Après un point sur la notion de proche aidant, le guide liste l’ensemble des droits mobilisables que nous vous encourageons à faire valoir :
- le congé de proche aidant et le congé de présence parentale (décret n° 2020-1492 du 30 novembre 2020, complété par le décret n° 2023-825 du 25 août 2023 qui aligne le droit des agents publics sur ceux du privé) ;
- le congé de solidarité familiale (décret n° 2013-67 du 18 janvier 2013 relatif au congé pour solidarité familiale et à l’allocation d’accompagnement des personnes en fin de vie) ;
- le don de jours de repos (décret n° 2018-874 créant un dispositif de don de jours de repos non pris au bénéfice des proches aidants) ;
- les conditions pour bénéficier d’un temps partiel de droit (article L. 612-3 du code la fonction publique), une disponibilité de droit (article L. 514-1 à -8 du code de la fonction publique et article 47 du décret n° 85-986 du 16 décembre 1985), et des autorisations d’absence pour évènement familial.

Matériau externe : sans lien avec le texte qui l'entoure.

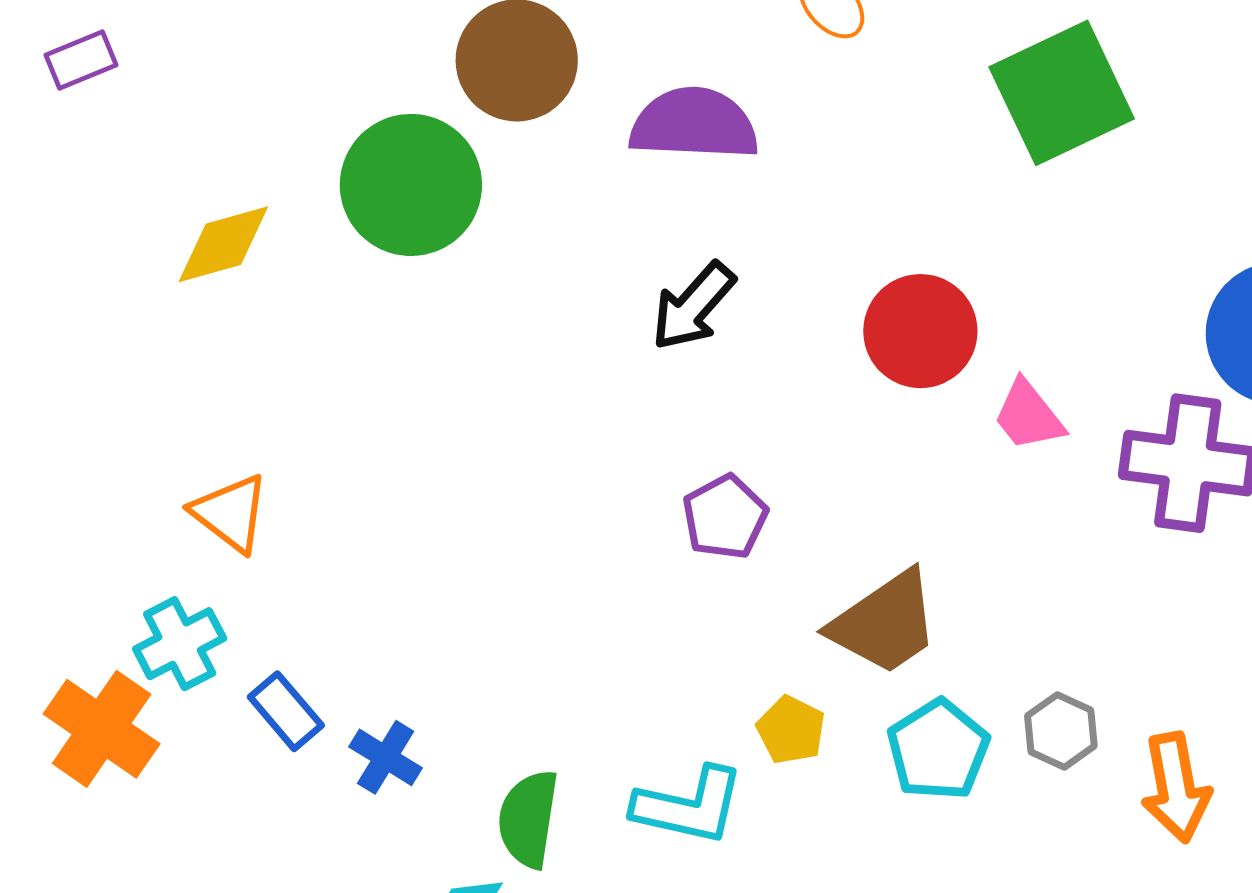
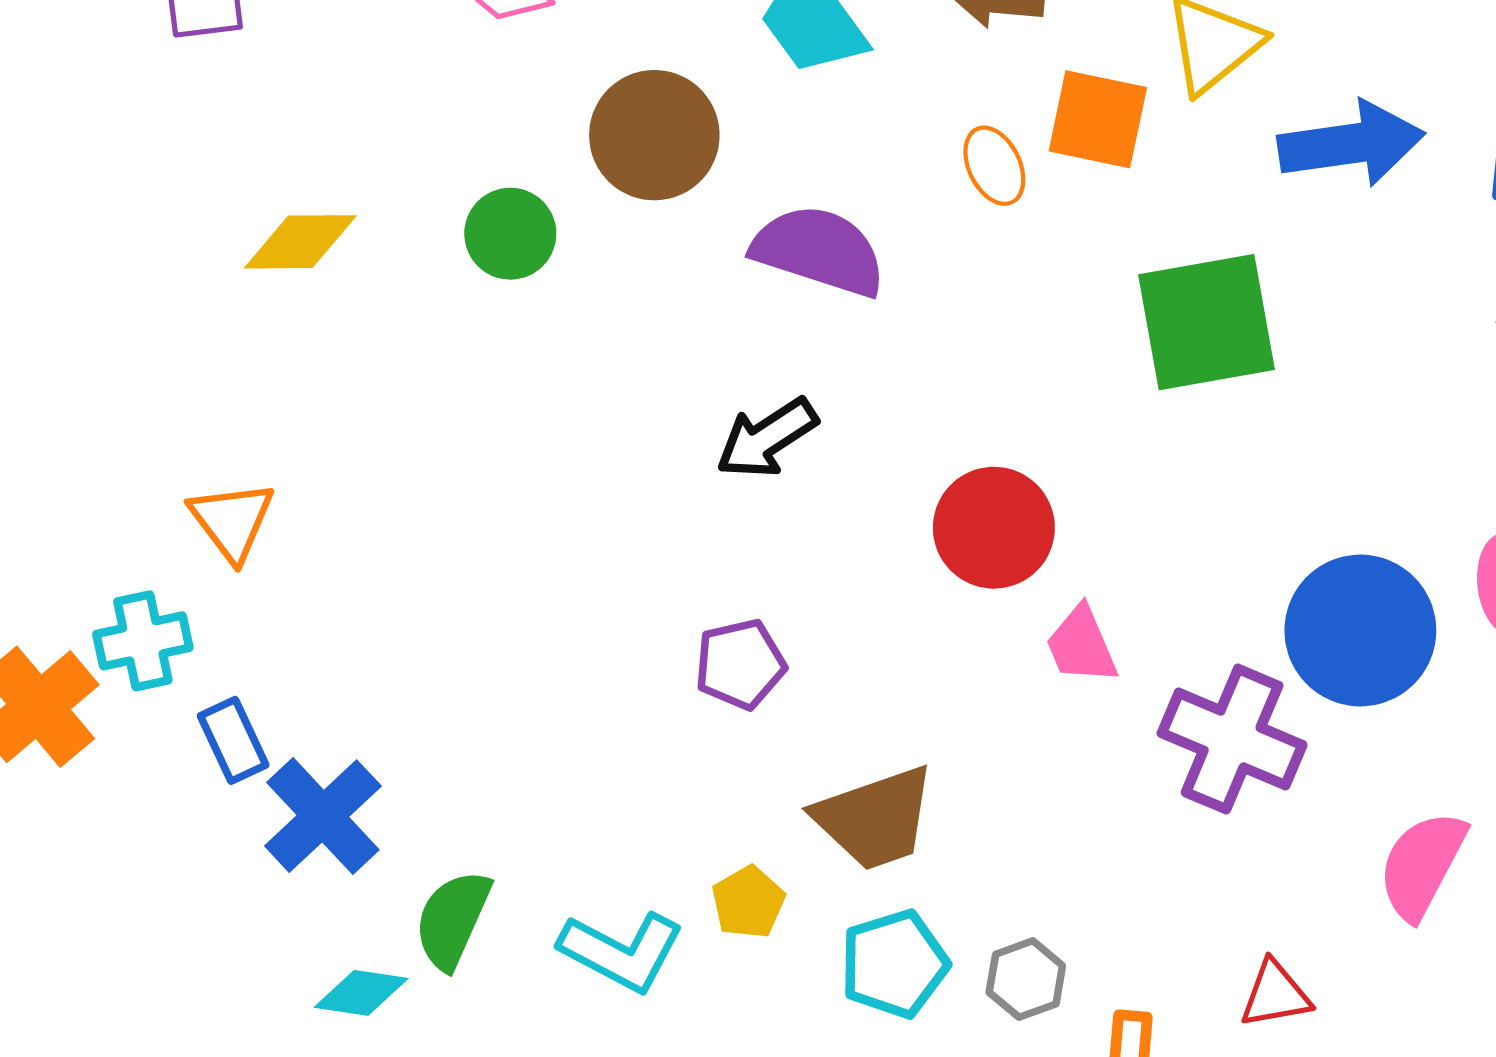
green circle: (411, 185) -> (510, 234), size x0.6
blue cross: (386, 757) -> (323, 816), size x1.6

Le guide énumère en outre les aides, dispositifs et accompagnements auxquels l’aidant et le proche aidé peuvent prétendre et fournit une liste d’interlocuteurs et de ressources.
N’hésitez pas à nous faire part ici de toutes questions ou difficultés de mise en œuvre.
Publication de l’arrêté du 20 octobre 2023 relatif à l’indemnité de fonction des magistrats administratifs
L’USMA a réalisé un tableau récapitulatif du traitement des magistrats administratifs, à jour des nouvelles grilles indiciaires, de la revalorisation du point d’indice et de l’arrêté du 20 octobre 2023 modifiant l’arrêté du 22 avril 2022 relatif à l’indemnité de fonction. Une erreur s’était glissée concernant les PC 11, corrigée sur la version consultable en téléchargement sur notre site internet, dont les pages « déroulement de carrière » et « rémunération » ont été mises à jour.
QUALITÉ DE VIE ET DES CONDITIONS DE TRAVAIL
De quoi s’agit-il ?
Dans le secteur public, la qualité de vie et des conditions de travail (QVCT) est une démarche qui regroupe toutes les actions permettant de combiner l’amélioration des conditions de travail et la qualité du service public, en s’appuyant sur la participation de chacune et chacun, en tant que membre d’un collectif de travail. A l’USMA, nous sommes effectivement convaincus que redonner toute sa place au collectif, à l’échange et à l’écoute ne peut qu’accroître la qualité de la justice rendue.
Au sein des juridictions administratives, de nombreuses thématiques peuvent être abordées au travers de la démarche « QVCT », fondée sur une nouvelle méthodologie collective, ascendante, où chacun peut se sentir acteur de son travail : pilotage des chambre et détermination des objectifs juridictionnels ; relations greffe-magistrats ; organisation des espaces de travail, de repos et de convivialité ; télétravail ; conduite des projets de la juridiction ; prévention des risques professionnels et des risques psychosociaux, etc.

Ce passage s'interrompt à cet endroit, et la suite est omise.